2. Confirmation of caspase-mediated cleavage or degradation of proteins in IAV-infected cells by RNA interference

  1. Design or obtain a pre-design small-interfering RNA (siRNA) targeting either canine or human caspase 3, caspase 6, and caspase 7 (executioner caspases1) and a non-targeting control siRNA (see Table of Materials).
  2. Deliver each siRNA to MDCK or A549 cells by reverse transfection8,11.
  3. For this, dilute in separate tubes 100 nM of control siRNA or caspase siRNA or a recommended volume of transfection reagent (see Table of Materials) in 100 µL of appropriate medium (like OptiMEM, see Table of Materials), and incubate for 5 min at room temperature.
  4. Prepare each dilution in duplicate.
    NOTE: This duplicate includes one replicate for analyzing the knockdown of caspase expression by RT-qPCR or western blotting (if antibodies to caspases are available) and another for assessing the recovery of the protein of interest by western blotting.
  5. Mix 100 µL of each siRNA solution with 100 µL of transfection reagent solution (step 2.3) and incubate for 20-45 min at room temperature to form the siRNA-transfection reagent complex.
  6. In the meantime, split and add 1 x 105 MDCK or A549 cells in 800 µL of the complete growth medium, mix with 200 µL of siRNA-transfection reagent complex (step 2.5), and add 1 mL of the suspension to a well of a 12-well culture plate. This dilution brings the final concentration of control siRNA or caspase siRNA to 10 nM.
  7. Incubate the cells at 37 °C under a 5% CO2 atmosphere for 72 h.
  8. Harvest the cells from one replicate as in step 1.10, and process them to validate or confirm the knockdown of the expression of caspase 3, caspase 6, and caspase 7 either by RT-qPCR or western blotting, respectively, using standard methods and protocols8,11.
  9. Infect the cells in the other replicate with IAV as described in steps 1.4-1.9 (without inhibitors).
  10. After 24 h, harvest, process, and analyze the cells by western blotting and measure and quantify the protein recovery as described in steps 1.10-1.20.

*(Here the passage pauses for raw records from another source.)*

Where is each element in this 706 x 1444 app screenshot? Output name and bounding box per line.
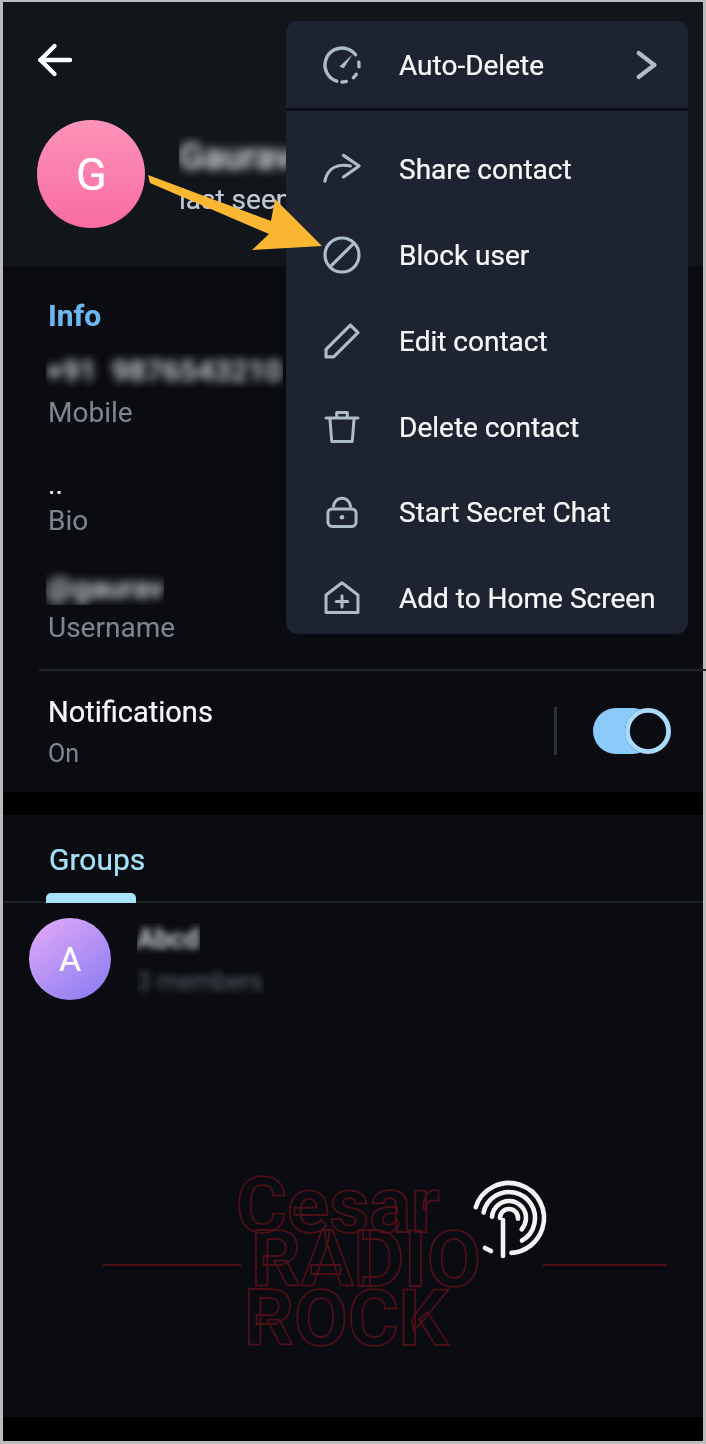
staticText: Bio [48,504,89,537]
button[interactable]: Back [25,30,85,90]
staticText: On [48,739,80,768]
button[interactable]: Edit contact [289,298,688,384]
button[interactable]: Start Secret Chat [289,469,688,555]
staticText: Gaurav [179,136,293,178]
staticText: Edit contact [399,325,548,358]
staticText: @gaurav [46,570,164,605]
button[interactable]: Profile photo [37,120,145,228]
staticText: G [76,148,107,201]
staticText: 3 members [137,967,264,996]
staticText: Start Secret Chat [399,496,611,529]
staticText: ROCK [244,1273,449,1364]
button[interactable]: Notifications toggle [593,708,671,754]
staticText: last seen [179,183,292,216]
staticText: RADIO [251,1214,481,1305]
staticText: Mobile [48,396,133,429]
staticText: Username [48,611,176,644]
button[interactable]: Delete contact [289,384,688,470]
staticText: +91 9876543210 [46,353,283,388]
button[interactable]: Add to Home Screen [289,555,688,641]
button[interactable]: Auto-Delete [286,21,688,109]
staticText: Delete contact [399,411,580,444]
button[interactable]: Share contact [289,126,688,212]
staticText: Cesar [236,1160,440,1251]
staticText: A [59,939,82,979]
staticText: Block user [399,239,530,272]
staticText: Auto-Delete [399,49,545,82]
staticText: Notifications [48,695,213,729]
staticText: Share contact [399,153,572,186]
button[interactable]: A [3,905,703,1013]
staticText: .. [48,468,63,501]
button[interactable]: Notifications [3,671,703,791]
button[interactable]: Block user [289,212,688,298]
staticText: Add to Home Screen [399,582,656,615]
staticText: Groups [49,842,146,877]
staticText: Info [48,298,102,333]
staticText: Abcd [137,923,200,955]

3. Site-directed mutagenesis for locating the caspase cleavage site(s) in the polypeptide

  1. Clone the gene-encoding protein of interest in a mammalian expression plasmid11 or obtain it from a research lab or commercial source (see Table of Materials).
    NOTE: It is preferred if the gene is cloned with an epitope tag or as GFP fusion to distinguish the ectopically expressed polypeptide from the endogenously expressed one during western blotting.
  2. Using caspase substrate databases4 or protein alignment tools, locate the consensus caspase cleavage motifs, XXXD and DXXD, on the polypeptide. Almost all caspase cleavage motifs possess the aspartic acid at the cleavage site (P1)3,4.
  3. Mutate the putative P1 aspartic acid to glutamic acid or a non-polar amino acid (alanine, valine) by site-directed mutagenesis followed by DNA sequencing11 using standard methods and protocols.
  4. Deliver the wild-type (WT) and mutant plasmid DNA to MDCK or A549 cells by reverse transfection11.
    1. For this, dilute 2 µg of plasmid DNA or a recommended volume of the transfection reagent in 100 µL of an appropriate medium (see step 2.3 and Table of Materials) in separate tubes, and incubate for 5 min at room temperature.
    2. Mix 100 µL of each plasmid DNA solution with 100 µL of the transfection reagent solution and incubate for 20-45 min at room temperature to form the DNA-transfection reagent complex.
  5. In the meantime, split and add 3 x 105 MDCK or A549 cells to 800 µL of the complete growth medium, mix with 200 µL of DNA-transfection reagent complex, and add the 1 mL suspension to a well of a 12-well culture plate.
  6. Incubate the cells at 37 °C under a 5% CO2 atmosphere.
  7. After 48 h, infect the cells with IAV as described in steps 1.4-1.9 (without adding the inhibitors).
  8. After 24 h, harvest, process, and analyze the cells by western blotting (if applicable, using the antibody to an epitope tag or GFP). Then, measure and quantify the protein recovery as described in steps 1.10-1.20.

Representative Results

Treatment with caspase 3 inhibitor
It has been discovered that host cortactin, HDAC4, and HDAC6 polypeptides undergo degradation in response to IAV infection in both canine (MDCK) and human (A549, NHBE) cells7,8,9. By using the above approaches, it was uncovered that IAV-induced host caspases, particularly caspase 3, cause their degradation7,8,9. The cortactin was degraded in an infection dose- and time-dependent manner and a host cell- and IAV strain-independent manner7. Similar results were obtained for HDAC48 and HDAC69. Interestingly, the degradation of all three host proteins coincided with the cleavage of viral NP7,8,9, which is known to undergo caspase-mediated cleavage14. Thus, it was hypothesized that cortactin, HDAC4, and HDAC6 also undergo caspase-mediated cleavage and subsequent degradation. To test this, first, the IAV-infected cells were treated with a caspase 3 inhibitor, and the rescue of cortactin, HDAC4, and HDAC6 polypeptides was analyzed by western blotting. All three polypeptides (as well as viral NP) recovered from the IAV infection-induced degradation after caspase 3 inhibitor treatment7,8,9. The representative data7 for cortactin are shown in Figure 1A. This recovery was quantified by measuring the intensity of protein bands and normalizing the value of the cortactin band by the value of the corresponding actin (loading control) band. Subsequently, the normalized value of cortactin in the corresponding uninfected samples was considered 100% to determine its value in the infected samples. This quantitation method accounted the recovery of cortactin polypeptide in caspase 3 inhibitor-treated infected cells as 78.8% from 20.7% in untreated infected cells7 (Figure 1B).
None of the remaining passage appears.